In the final section (p. 8), Nixon makes his main point in consideration of to whom this article’s main audience would be- a point about education, thinking, and moral choices and judgements. In order to prevent future moral catastrophe, we need to encourage thoughtfulness and discourage thoughtlessness. In order to do this, we need to include philosophers’ biographies when considering their philosophies. Nixon ends by admitting how he believes too much thoughtfulness could lead to mental quagmire, as in Heidegger, thoughtlessness would lead to more Eichmanns, and points to Mendelssohn, whom befriended a teenage Arendt, as giving an example of how to foster thinking. It’s a nice sentiment, and we can agree Mendelssohn did a good thing, however by leaving it there, Nixon fails to follow his own call to action.

Biography does indeed need to be considered when thinking about thinkers and their thoughts- what this really means is we cannot think about thought alone; the material reality and its influences on a persons thoughts and actions is necessary to truly understand either. Nixon does not consider enough the other forms of capital that allowed for Arendt to develop her intellectual capacity, the right mannerisms that would mean a Mendelssohn would be so open to friendly and intellectual discussions, the capital required to get an education and travel and so on. As much as this extra information would help build a clearer picture of the reasons and their connections to all the actions in our social world, the Bourdieusian toolbox cannot make normative claims about what we should do.

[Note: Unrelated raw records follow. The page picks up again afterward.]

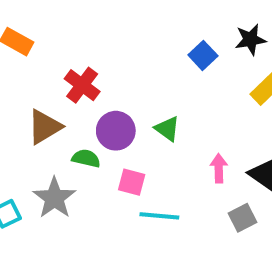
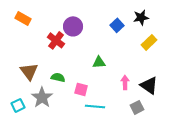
brown triangle: (45, 127) -> (29, 71), moved, turned -36
green triangle: (167, 129) -> (99, 62), turned -40
purple circle: (116, 131) -> (73, 26), moved

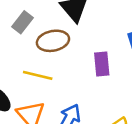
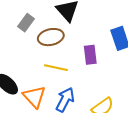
yellow line: (38, 75) -> (56, 68), moved

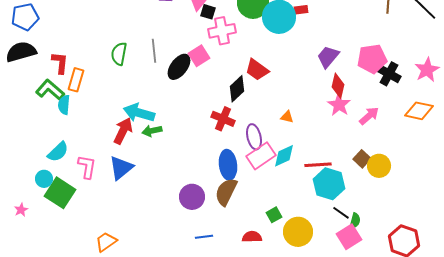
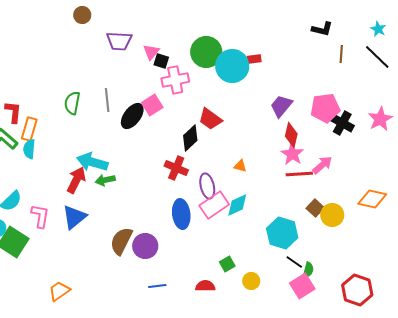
cyan semicircle: (64, 105) -> (29, 149), moved
orange diamond: (419, 111) -> (372, 199), moved
red line: (318, 165) -> (299, 174), moved
brown semicircle: (226, 192) -> (121, 241), moved
yellow circle: (298, 232) -> (251, 281), size x0.6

When considering whether rules and norms in today’s liberal societies in the West, the usual measuring stick is freedom. What that freedom is, however, isn’t usually clear. Even freedom itself, especially here the kind of freedom to make decisions we have truly decided to act upon ourselves is somewhat determined by factors out of our control. The more freedom we have to make moral decisions also includes all the wrong decisions and we must endeavour that the choices available to even those who aren’t free are good- as was apparently the case with Eichmann. We also need to hope that when people are steered towards choices deemed good by those with the power to create such avenues of existence (to deny such avenues exist denies the social fact of reproduction, and to hope for such avenues to disappear is utopian ignorance, at least to this author and I would imagine Arendt, Bourdieu, etc would agree), we could imagine that given the tools, the ability to think and so choose freely, whatever action, people would still make the same choice.

Thoughtfulness and reflexivity are the roots of our freedom, limited by chains of social circumstances, guided in the trellis of our institutions, budding and sometimes cut off by the drama of human luck. Perhaps Bourdieu, thinking of thinking as a social activity did not see it’s function above strategies of playing the game of social (re)production of society. Perhaps Arendt intentionally left out this aspect of her true thoughts about the world which may have inhibited her academic ascendancy. Regardless though, both thinkers saw teaching everyone how to think, not just what to think, as they key to improving society and promoting justice. Clearly, being of different times, this meant focusing on different issues, but what are the issues their lines of thinking bring to light as most important today?

I leave this article quite open-ended here and hope the reader will reflect on their own thinking. How has your ability to think been impacted or limited by events in your life, your original social position, or perhaps by the choices of books you were steered towards by parents/guardians and/or educators? How do your interests, also having been affected by your socialisation, reflect these limits? What is the freedom that education should bring and do you believe education has succeeded or failed?